On 04.04.2018 21:38, [email protected] wrote:
[...]I have submitted over 20 bugs in
the past months for existing features that do not mix well with
eachother or are not completely implemented and yet I feel the core
development thrust is not in fixing bugs for existing features but in
adding new features for the sake of new features.

not many are eager to spend their spare time after working hours on fixing 
complicated bugs and going through the whole process and discussions.

If the incentive for fixing bugs was enticing enough, wouldn't there be eager developers?

Do you have a recipe of how to give an enticing incentive? Actually, from looking at your issues you are suggesting solutions in some places, but you seem not be motivated enough to make a pull request for example. Why is that?

What then is the point of adding new features onto an unhealthy, 
under-supported language?

I think you exaggerate. But the point is attracting new people. If you do not move, people move away. Annoying, long standing bugs can have the same effect of course

 If this is truly the state of the union, then I would vote NO on all new 
feature development.

We need to find the right balance. The new parser for example does not exist because we wanted a new parser.

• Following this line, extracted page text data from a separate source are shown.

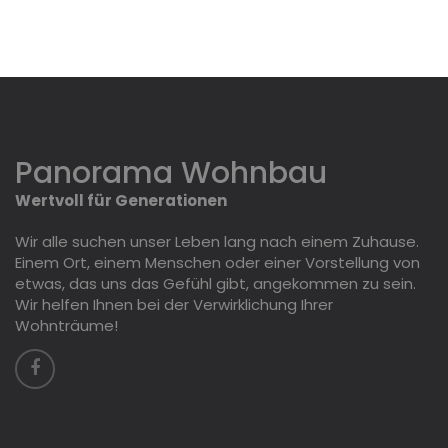
Panorama Wohnbau
Wertvoll für Generationen
Wir alle suchen unser Leben lang nach einem Zuhause.
Einem Ort, einem Menschen oder einer Vorstellung von
etwas, das uns das Gefühl gibt, angekommen zu sein.
Wir helfen Ihnen bei der Verwirklichung Ihrer
Wohnträume!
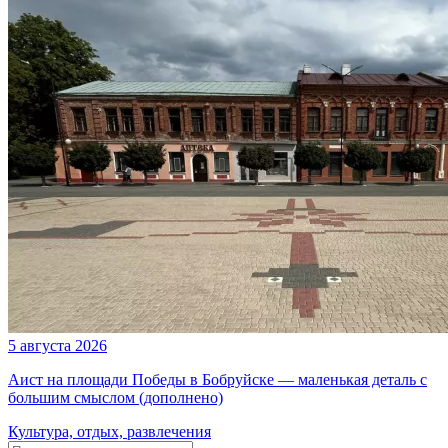
5 августа 2026
Аист на площади Победы в Бобруйске — маленькая деталь с
большим смыслом (дополнено)
Культура, отдых, развлечения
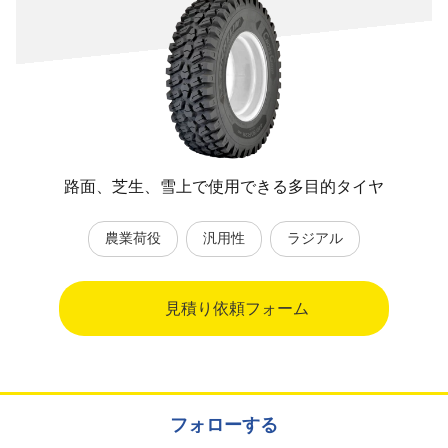
路面、芝生、雪上で使用できる多目的タイヤ
農業荷役
汎用性
ラジアル
見積り依頼フォーム
フォローする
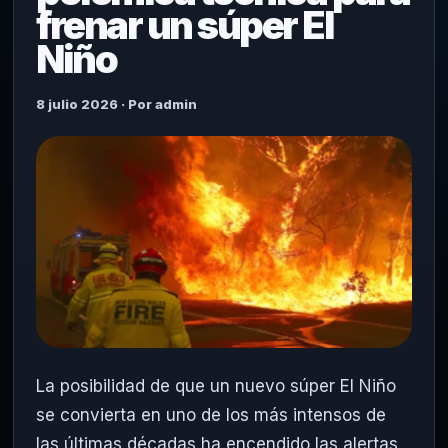
frenar un súper El
Niño
8 julio 2026 · Por admin
La posibilidad de que un nuevo súper El Niño
se convierta en uno de los más intensos de
las últimas décadas ha encendido las alertas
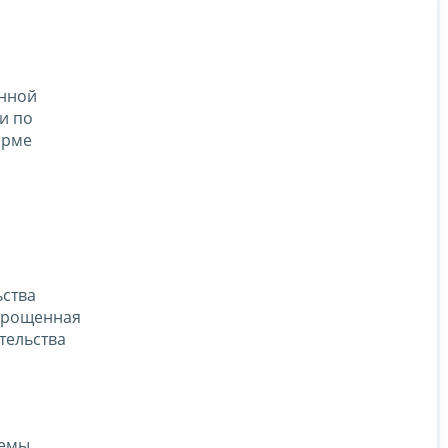
енной
и по
орме
ьства
Упрощенная
тельства
темы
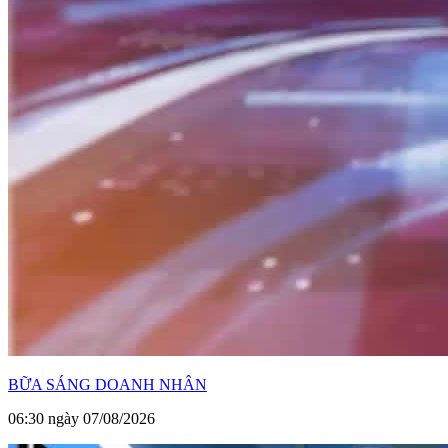
BỮA SÁNG DOANH NHÂN
06:30 ngày 07/08/2026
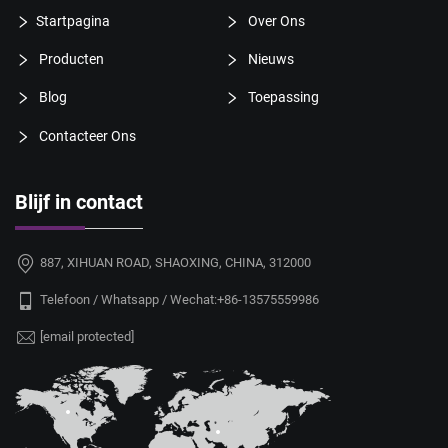
Startpagina
Over Ons
Producten
Nieuws
Blog
Toepassing
Contacteer Ons
Blijf in contact
887, XIHUAN ROAD, SHAOXING, CHINA, 312000
Telefoon / Whatsapp / Wechat:
+86-13575559986
[email protected]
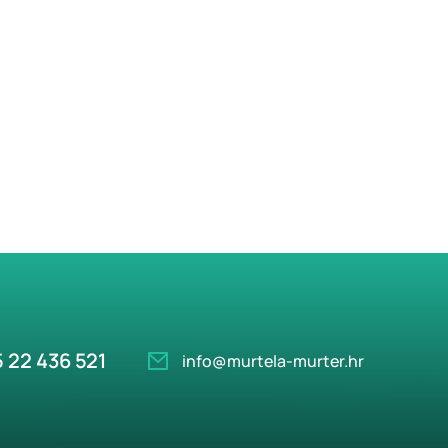
 22 436 521
info@murtela-murter.hr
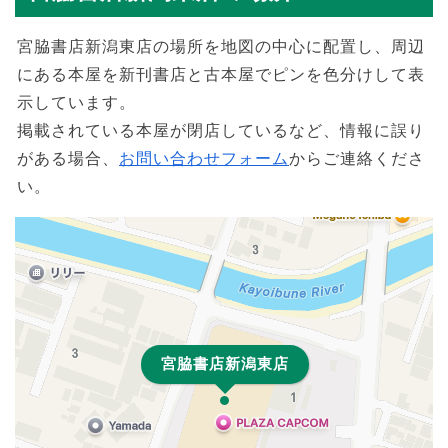
宮脇書店新潟東店の場所を地図の中心に配置し、周辺
にある本屋を新刊書店と古本屋でピンを色分けして表
示しています。
掲載されている本屋が閉店しているなど、情報に誤り
がある場合、
お問い合わせフォーム
からご連絡くださ
い。
宮脇書店新潟東店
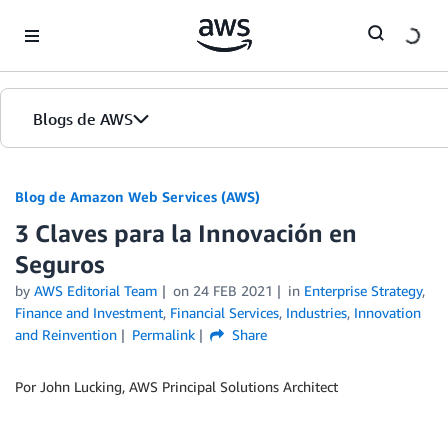
Skip to Main Content
Blogs de AWS
Inicio
Blog de Amazon Web Services (AWS)
3 Claves para la Innovación en
Ediciones
Seguros
by
AWS Editorial Team
on
24 FEB 2021
in
Enterprise Strategy
,
Finance and Investment
,
Financial Services
,
Industries
,
Innovation
and Reinvention
Permalink
Share
Por John Lucking, AWS Principal Solutions Architect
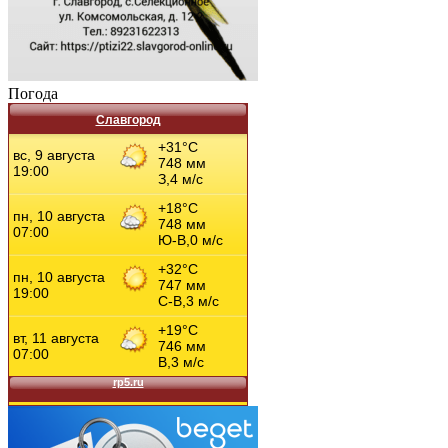
Погода
Славгород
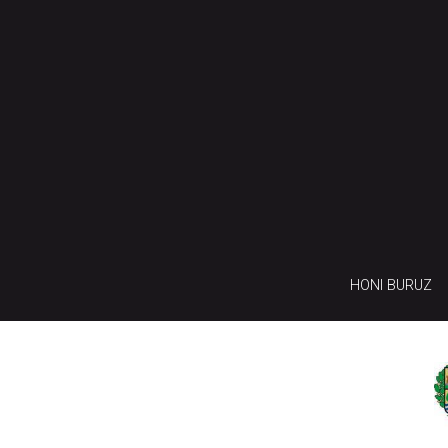
HONI BURUZ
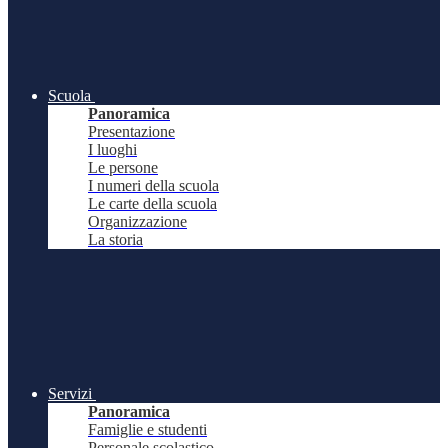
Scuola
Panoramica
Presentazione
I luoghi
Le persone
I numeri della scuola
Le carte della scuola
Organizzazione
La storia
Servizi
Panoramica
Famiglie e studenti
Personale scolastico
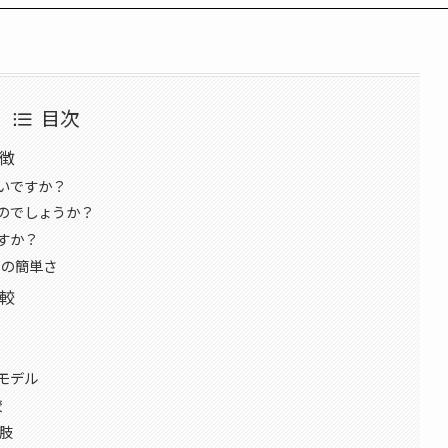
目次
特徴
いですか？
のでしょうか？
すか？
ての簡単さ
比較
めモデル
較
択肢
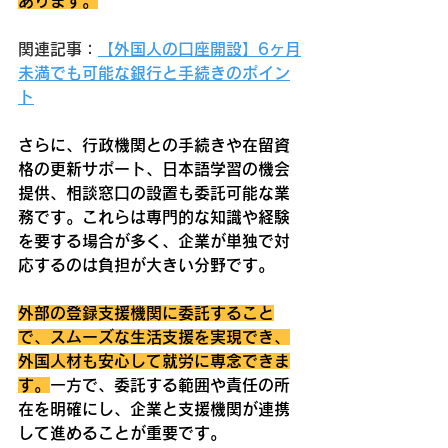
あります。
関連記事：
【外国人の口座開設】6ヶ月
未満でも可能な銀行と手続きのポイン
ト
さらに、行政機関との手続きや在留資
格の更新サポート、日本語学習の機会
提供、相談窓口の設置も委託可能な業
務です。これらは専門的な知識や経験
を要する場合が多く、企業が単独で対
応するのは負担が大きい分野です。
外部の登録支援機関に委託すること
で、スムーズな生活支援を実現でき、
外国人材も安心して就労に専念できま
す。
一方で、委託する範囲や責任の所
在を明確にし、企業と支援機関が連携
して進めることが重要です。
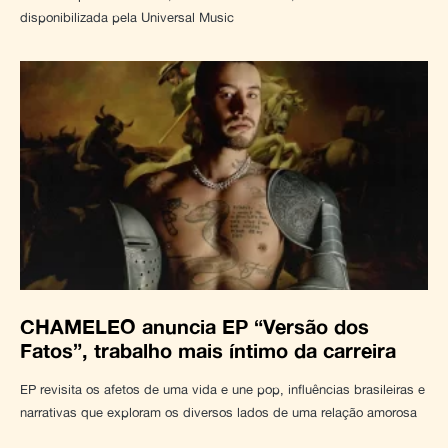
disponibilizada pela Universal Music
CHAMELEO anuncia EP “Versão dos
Fatos”, trabalho mais íntimo da carreira
EP revisita os afetos de uma vida e une pop, influências brasileiras e
narrativas que exploram os diversos lados de uma relação amorosa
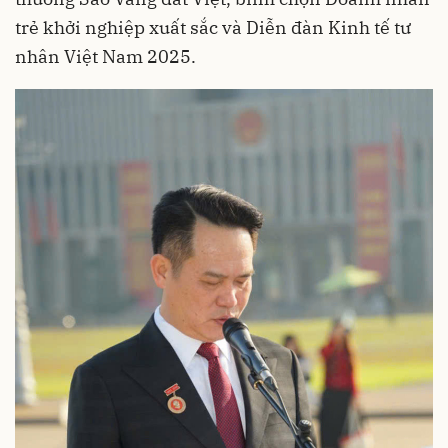
trẻ khởi nghiệp xuất sắc và Diễn đàn Kinh tế tư
nhân Việt Nam 2025.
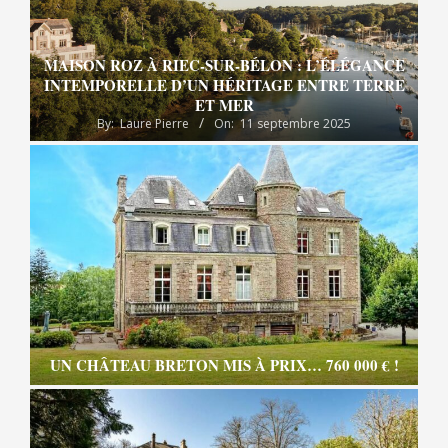
MAISON ROZ À RIEC-SUR-BÉLON : L’ÉLÉGANCE
INTEMPORELLE D’UN HÉRITAGE ENTRE TERRE
ET MER
By:
Laure Pierre
On:
11 septembre 2025
UN CHÂTEAU BRETON MIS À PRIX… 760 000 € !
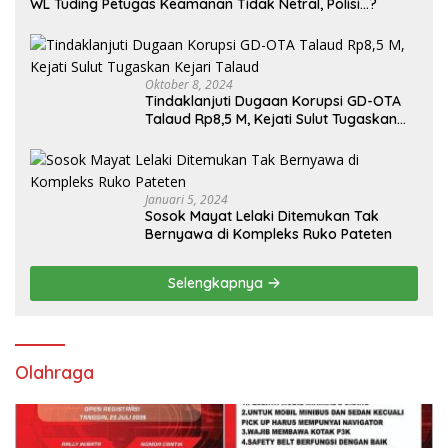
WL Tuding Petugas Keamanan Tidak Netral, Polisi…?
Oktober 8, 2024
Tindaklanjuti Dugaan Korupsi GD-OTA
Talaud Rp8,5 M, Kejati Sulut Tugaskan
Kejari Talaud
Januari 5, 2024
Sosok Mayat Lelaki Ditemukan Tak
Bernyawa di Kompleks Ruko Pateten
Selengkapnya
Olahraga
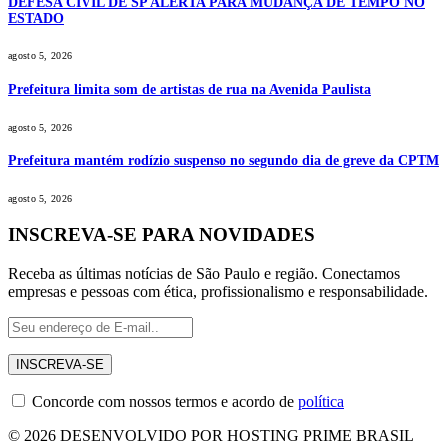
DEFESA CIVIL DE SP ALERTA PARA MUDANÇA DE TEMPO NO
ESTADO
agosto 5, 2026
Prefeitura limita som de artistas de rua na Avenida Paulista
agosto 5, 2026
Prefeitura mantém rodízio suspenso no segundo dia de greve da CPTM
agosto 5, 2026
INSCREVA-SE PARA NOVIDADES
Receba as últimas notícias de São Paulo e região. Conectamos
empresas e pessoas com ética, profissionalismo e responsabilidade.
Concorde com nossos termos e acordo de
política
© 2026 DESENVOLVIDO POR HOSTING PRIME BRASIL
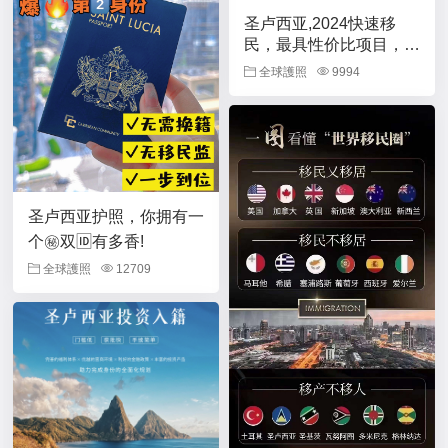
圣卢西亚,2024快速移
民，最具性价比项目，6
月份不涨价！
全球護照
9994
圣卢西亚护照，你拥有一
个㊙️双🆔有多香!
全球護照
12709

It exists because the old parser started to become a problem for fixing bugs. Of course once you have a new parser, that is more maintainable and a person that understands it very well, you will also see features from other languages and see them with the eyes of a parser guy that is wondering if this brings any benefit to Groovy. That is natural.

Anyway... the static compiler is a deep resource of bugs and will stay being it a long time. Inner classes in all variants contain new surprises time over time. But excluding those two topics what are your top 3 of open bugs in jira entered by you where existing features do not mix well with eachother or are not completely implemented?